Last year the Patrick Lucero library was in the news for having to hire a Pueblo police officer just to keep gang members from trying to recruit children reading and doing homework after school. Things have changed a lot in the past few months, though, with a hands-on approach that is truly changing lives.
You can find Mark Salazar, a former gang member-turned-certified addiction counselor, at the Lucero library every afternoon, giving local kids his own account of the gang lifestyle and its negative impacts. He learned the hard way after recovering from five bullet wounds and spending more than eight years in prison.
"We're reaching to them at a very young age trying to prevent those that are exposed to gangs from getting involved in gangs," says Salazar.
He leads a role-playing exercise with the youngsters, asking them to break into groups and portray kids who want to do drugs and kids who say "no." In another exercise a group acts as gang members trying to recruit other kids. One of the most vocal in these skits is Esai Torres, 14, and it was not always an act for him.
Torres joined a local gang when he was just 12, following in the footsteps of his own father. "I reminded them of my dad, and my dad was pretty big," he says. "He was an OG, so once I heard that, maybe I could be just like him."
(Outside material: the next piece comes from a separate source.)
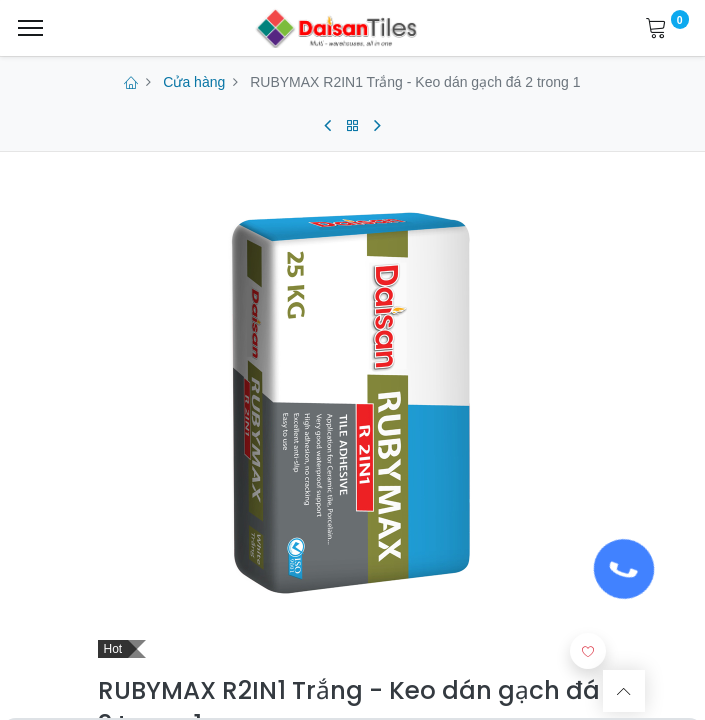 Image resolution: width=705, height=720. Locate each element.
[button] (588, 651)
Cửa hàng (194, 82)
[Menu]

Torres's father died of a heroin overdose when the boy was just four years old. Last year Salazar intervened in Torres's life. Now the mentor takes Torres to a gym a few blocks from his east side home to train to be an MMA fighter. "It keeps me out of the streets," says the teen. "Like I'll go there from 6 to 9. After that I go home and just relax and I'm tired."
Salazar is not the only new person the library brought on board. Tobias Martinez recently joined the staff as a Community Resource Specialist, a social worker-type role. Martinez came to Pueblo to make a difference after growing up in Denver among family and friends who were in gangs. His life changed during the Summer of Violence in 1993 after a cousin in prison wrote him an eye-opening letter. He recalls, "There's a lot of things he warned me about that was not good, and he was like 'you need to get your education because education is going to take you forward."
The first in his family to graduate from college, now Martinez hopes to impart his insight on the kids at the library. "Seeing people get shot in the community that you know, and then you go to their funeral. They're six feet under," he says. "Seeing those things really makes you open your eyes and makes you look and say 'I need to change my life.'"
"The vast majority of the kids that are here are good kids," adds Salazar, "so I think a lot of them are a lot smarter than we may think."
The library's staff members say they have seen significantly fewer gang members flaunting their colors around the youngsters these days. Attacking the east side gang problem is not an overnight project, however. The library still employs a Pueblo police officer, and is in the process of developing an educational program about non-violence.